A localização dos testículos dos morcegos varia entre famílias. De um modo geral nos vespertilionidae, os testículos descem quando nascem e situam-se abaixo do pénis, já nos rhinolophidae os testículos e o pênis estão localizados ligeiramente mais acima no baixo-ventre.
A atividade espermatogênica da maior parte dos morcegos tem o seu pico no final do verão e início do outono (época de swarming), nesta altura a maturação e ativação dos espermatozoides é realizada nos epidídimos. Deste modo, o estado reprodutivo pode ser avaliado pela inspeção visual dos testículos e dos epidídimos. Durante a espermatogénese (produção de espermatozoides) os tamanho dos testículos aumenta consideravelmente, os quais vão libertando os espermatozoides para os epidídimos, provocando uma diminuição dos testículos e aumentos dos epidídimos.

A) Representa a condição inativa de reprodução (março-junho); B) representa a etapa de espermatogéneses completa (julho-agosto); C) representa a condição dos indivíduos em período de acasalamento e por consequente têm os espermatozoides maduros armazenados s na cauda dos epidídimos (adaptado de Tobón, 2010)

Deste modo, o estado reprodutivo dos morcegos machos, caracterizam-se através de quatro parâmetros:
Tamanho dos testículos:
1 - Não inchados
2 - Pouco inchados
3 - Intermediamente inchados
4 - Inchaço evidente
5 - Inchaço muito evidente
 Cor dos epidídimos:
1 - Muito claros
2 - Claros
3 - Intermédios
4 - Escuro
5 - Muitos escuros
 Tamanho dos epidídimos:
1 - Ausente
2 - Pequenos
3 - Intermédio
4 - Grandes (quase completamente descidos)
5 – Muito grandes (completamente descidos)
 Conteúdo dos epidídimos:
1 - Vazios
2 - Quase vazios
3 – Intermédios
4 – Arredondados e quase cheios
5 – Muito arredondados e totalmente cheios


Estado reprodutivo de Myotis emarginatus: tamanho dos testículos - 1, cor dos epidídimos - 4;  tamanho dos epidídimos- 5 e conteúdo dos epidídimos - 5. 
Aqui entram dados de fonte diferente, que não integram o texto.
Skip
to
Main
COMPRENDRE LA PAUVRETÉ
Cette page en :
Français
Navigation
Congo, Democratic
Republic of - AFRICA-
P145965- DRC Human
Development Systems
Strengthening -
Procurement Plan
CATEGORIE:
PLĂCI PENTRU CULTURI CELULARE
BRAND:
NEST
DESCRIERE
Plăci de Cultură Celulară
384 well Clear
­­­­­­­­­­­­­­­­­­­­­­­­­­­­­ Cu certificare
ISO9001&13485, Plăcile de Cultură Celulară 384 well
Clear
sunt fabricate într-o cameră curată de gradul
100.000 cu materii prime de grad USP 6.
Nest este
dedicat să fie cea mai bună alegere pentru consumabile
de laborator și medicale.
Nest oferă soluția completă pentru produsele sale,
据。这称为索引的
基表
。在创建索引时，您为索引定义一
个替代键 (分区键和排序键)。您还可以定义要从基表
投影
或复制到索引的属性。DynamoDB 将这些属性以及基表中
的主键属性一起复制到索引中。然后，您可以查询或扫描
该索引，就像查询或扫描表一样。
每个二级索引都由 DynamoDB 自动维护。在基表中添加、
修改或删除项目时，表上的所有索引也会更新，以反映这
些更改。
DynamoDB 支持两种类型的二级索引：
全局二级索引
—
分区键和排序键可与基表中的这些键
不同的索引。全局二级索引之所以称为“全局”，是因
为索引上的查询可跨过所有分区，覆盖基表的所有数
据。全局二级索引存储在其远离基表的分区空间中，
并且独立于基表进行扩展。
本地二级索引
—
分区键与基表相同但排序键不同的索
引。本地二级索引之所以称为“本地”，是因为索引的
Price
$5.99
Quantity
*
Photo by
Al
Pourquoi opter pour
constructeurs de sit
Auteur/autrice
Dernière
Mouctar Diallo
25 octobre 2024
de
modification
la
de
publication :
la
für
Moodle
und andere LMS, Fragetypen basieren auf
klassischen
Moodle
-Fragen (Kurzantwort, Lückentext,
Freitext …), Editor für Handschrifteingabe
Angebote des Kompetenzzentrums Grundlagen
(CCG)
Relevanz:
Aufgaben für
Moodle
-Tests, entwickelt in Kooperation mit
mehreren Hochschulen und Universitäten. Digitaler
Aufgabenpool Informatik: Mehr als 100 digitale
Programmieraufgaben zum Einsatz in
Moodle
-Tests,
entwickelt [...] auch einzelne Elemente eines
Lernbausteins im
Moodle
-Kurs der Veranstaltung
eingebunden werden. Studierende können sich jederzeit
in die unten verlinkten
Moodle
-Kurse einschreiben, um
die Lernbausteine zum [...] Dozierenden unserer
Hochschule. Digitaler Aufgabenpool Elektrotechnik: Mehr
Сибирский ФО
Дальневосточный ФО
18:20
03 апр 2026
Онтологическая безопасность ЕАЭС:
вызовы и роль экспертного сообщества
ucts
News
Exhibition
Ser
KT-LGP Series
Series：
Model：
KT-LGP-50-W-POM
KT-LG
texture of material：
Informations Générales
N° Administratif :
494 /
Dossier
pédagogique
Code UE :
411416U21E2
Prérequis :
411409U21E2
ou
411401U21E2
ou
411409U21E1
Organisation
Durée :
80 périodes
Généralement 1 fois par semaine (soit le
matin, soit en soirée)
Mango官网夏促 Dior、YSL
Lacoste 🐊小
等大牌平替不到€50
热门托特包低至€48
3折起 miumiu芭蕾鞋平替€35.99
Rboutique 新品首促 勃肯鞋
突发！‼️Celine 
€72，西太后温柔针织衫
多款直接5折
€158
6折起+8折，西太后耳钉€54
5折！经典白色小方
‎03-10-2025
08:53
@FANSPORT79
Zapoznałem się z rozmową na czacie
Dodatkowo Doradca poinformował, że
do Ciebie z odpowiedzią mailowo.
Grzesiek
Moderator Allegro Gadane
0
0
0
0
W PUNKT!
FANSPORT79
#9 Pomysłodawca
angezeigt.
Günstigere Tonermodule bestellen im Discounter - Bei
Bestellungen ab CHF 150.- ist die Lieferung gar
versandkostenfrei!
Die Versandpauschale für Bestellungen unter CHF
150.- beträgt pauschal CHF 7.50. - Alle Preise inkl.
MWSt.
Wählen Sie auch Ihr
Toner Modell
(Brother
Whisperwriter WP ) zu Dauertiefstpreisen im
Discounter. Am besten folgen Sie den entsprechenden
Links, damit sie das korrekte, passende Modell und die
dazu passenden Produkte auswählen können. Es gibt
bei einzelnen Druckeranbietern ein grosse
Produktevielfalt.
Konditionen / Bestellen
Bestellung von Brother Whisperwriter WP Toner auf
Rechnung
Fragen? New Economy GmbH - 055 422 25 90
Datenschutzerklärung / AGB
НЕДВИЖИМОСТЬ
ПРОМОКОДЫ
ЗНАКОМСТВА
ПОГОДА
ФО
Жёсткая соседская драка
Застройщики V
domingo, 14 de agosto de 2016

O que nos dizem os dentes

A dentição de morcegos é difiodonte, ou seja os dentes definitivos apenas nascem depois da dentição de leite cair. Ao longo da sua longa vida (em média 17 anos), a abrasão provocada pela mastigação provoca um desgaste acentuado nos dentes, começando por perder a aparência pontiaguda e o desgaste gradual dos dentes. Em certas situações e em indivíduos muito velhos, acabam mesmo por se gastarem totalmente. Além do desgaste dos dentes, com o avançar da idade, a acumulação de tártaro nos molares é também cada vez mais evidente.
Myotis bechsteinii com dentição tipo 2 (esquerda) e 5 (direita)

Estas duas particularidades podem dar-nos uma indicação da idade dos morcegos. Para tal estão descritas 5 categorias (etariamente crescente) de desgaste de dentes:
1 = Sem desgaste
2 = Pouco desgaste
3 = Desgaste intermédio
4 = Desgaste óbvio
5 = Desgaste completo
Myotis mystacinus com dentição tipo 1 (esquerda) e 4 (direita) e placa dentária (tártaro) do tipo 1 (esquerda) e tipo 3 (direita)
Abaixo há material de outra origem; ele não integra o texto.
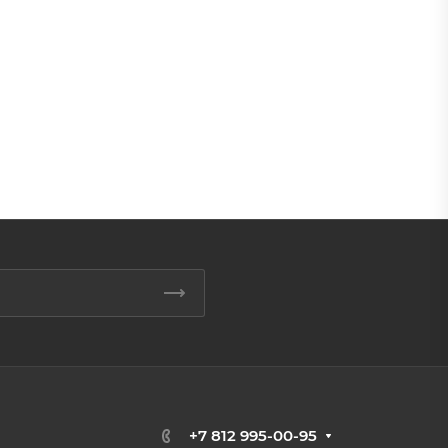
+7 812 995-00-95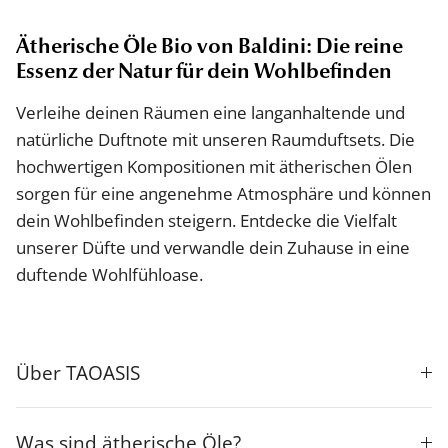
Ätherische Öle Bio von Baldini: Die reine
Essenz der Natur für dein Wohlbefinden
Verleihe deinen Räumen eine langanhaltende und
natürliche Duftnote mit unseren Raumduftsets. Die
hochwertigen Kompositionen mit ätherischen Ölen
sorgen für eine angenehme Atmosphäre und können
dein Wohlbefinden steigern. Entdecke die Vielfalt
unserer Düfte und verwandle dein Zuhause in eine
duftende Wohlfühloase.
Über TAOASIS
Was sind ätherische Öle?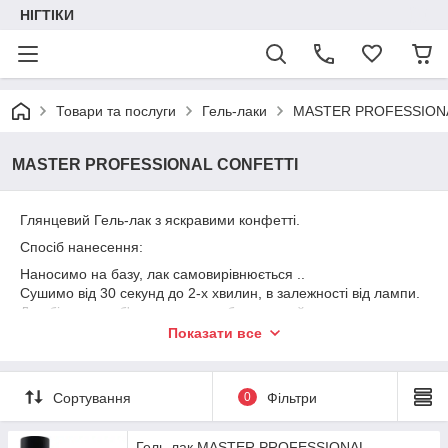
НІГТІКИ
Товари та послуги
Гель-лаки
MASTER PROFESSION
MASTER PROFESSIONAL CONFETTI
Глянцевий Гель-лак з яскравими конфетті.
Спосіб нанесення:
Наносимо на базу, лак самовирівнюється ..
Сушимо від 30 секунд до 2-х хвилин, в залежності від лампи.
Для більшого об'єму можна зробити другий шар, знову
висушити.
Показати все
Покриваємо топом, сушимо.
Сортування
0
Фільтри
Гель-лак MASTER PROFESSIONAL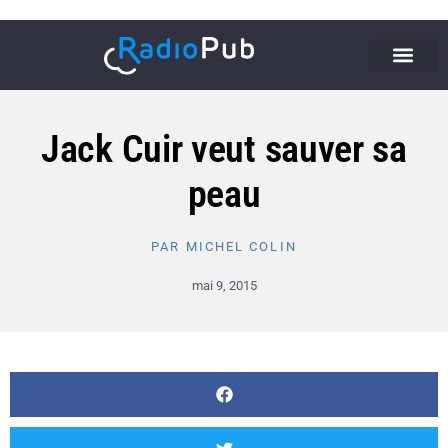
Jack Cuir veut sauver sa
peau
PAR
MICHEL COLIN
mai 9, 2015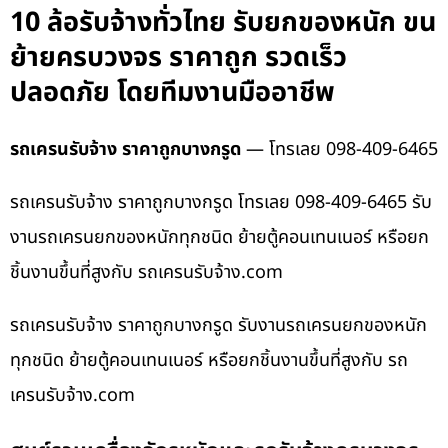
10 ล้อรับจ้างทั่วไทย รับยกของหนัก ขน
ย้ายครบวงจร ราคาถูก รวดเร็ว
ปลอดภัย โดยทีมงานมืออาชีพ
รถเครนรับจ้าง ราคาถูกบางกรูด
— โทรเลย 098-409-6465
รถเครนรับจ้าง ราคาถูกบางกรูด โทรเลย 098-409-6465 รับ
งานรถเครนยกของหนักทุกชนิด ย้ายตู้คอนเทนเนอร์ หรือยก
ชิ้นงานขึ้นที่สูงกับ รถเครนรับจ้าง.com
รถเครนรับจ้าง ราคาถูกบางกรูด รับงานรถเครนยกของหนัก
ทุกชนิด ย้ายตู้คอนเทนเนอร์ หรือยกชิ้นงานขึ้นที่สูงกับ รถ
เครนรับจ้าง.com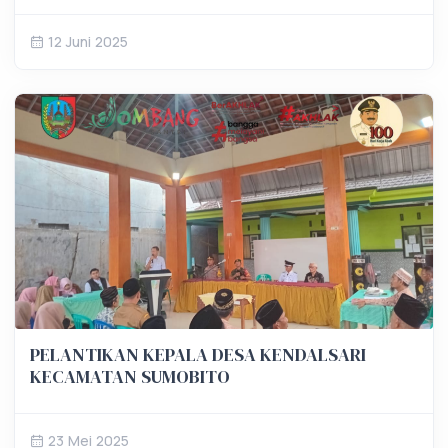
12 Juni 2025
PELANTIKAN KEPALA DESA KENDALSARI
KECAMATAN SUMOBITO
23 Mei 2025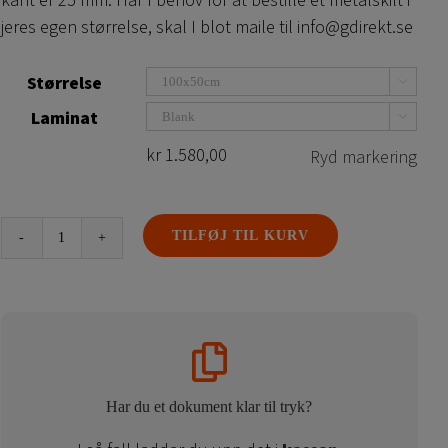
kant er 25 mm. Har I behov for at bestille et metalskilt i
jeres egen størrelse, skal I blot maile til info@gdirekt.se
Størrelse

Laminat

kr
1.580,00
Ryd markering
TILFØJ TIL KURV
Metalskilt
–
Kantbøjet
Kantombukket
antal
Har du et dokument klar til tryk?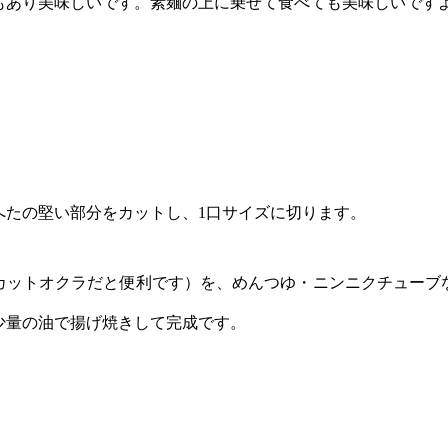
もあり美味しいです。素麺の上に乗せて食べても美味しいです
へたの堅い部分をカットし、
1
口サイズに切ります。
カットオクラだと便利です）を、めんつゆ・ニンニクチューブ
少量の油で揚げ焼きして完成です。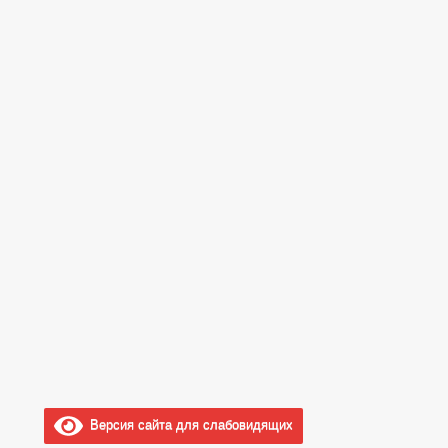
Версия сайта для слабовидящих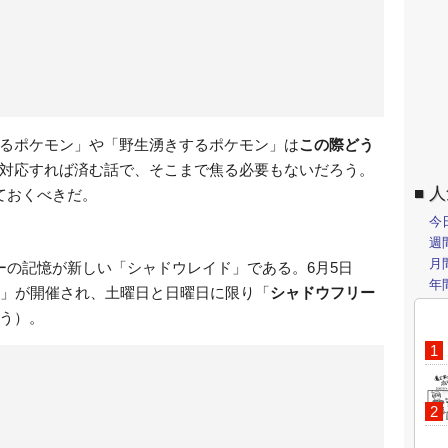
るポケモン」や「野生湧きするポケモン」は
この際どう
対応すれば済む話で、そこまで焦る必要もないだろう。
人
ておくべきだ。
今
週
月
ーの記憶が新しい「シャドウレイド」である。6月5日
年
ド」が開催され、土曜日と日曜日に限り「
シャドウフリー
う）。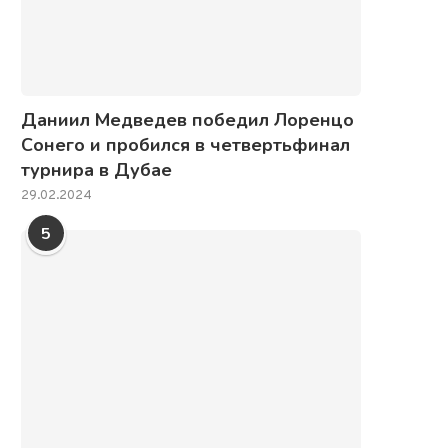
Даниил Медведев победил Лоренцо
Сонего и пробился в четвертьфинал
турнира в Дубае
29.02.2024
5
e 5 categorias (etariamente crescente) de placa dentária (tártaro).
1 = Sem placa dentária
2 = Pouca placa dentária, coloração amarela
3 = Placa dentária intermédia
4 = Placa dentária óbvia, vários dentes com linhas pretas
5 = Placa dentária abundante, todos os dentes têm linhas pretas

Bibliografia
Haarsma A. J. (2008) Manual for assessment of reproductive status, age and health in European Vespertilionid bats

segunda-feira, 1 de agosto de 2016

O morcego das montanhas


Morfologicamente, o Hypsugo savii (morcego de savi) é um morcego caracterizado por ter pelo bicolor no dorso, com uma coloração castanho-escuro ou mesmo preto e as pontas douradas, ventralmente a sua coloração é cinzenta e o focinho e as orelhas são totalmente pretas.
Em Portugal esta espécies é relativamente comum em zonas de montanhas do Norte e abriga-se principalmente em fendas de árvores e rochosas. È uma espécie que voa relativamente alto e captura a sua presas exclusivamente em voo.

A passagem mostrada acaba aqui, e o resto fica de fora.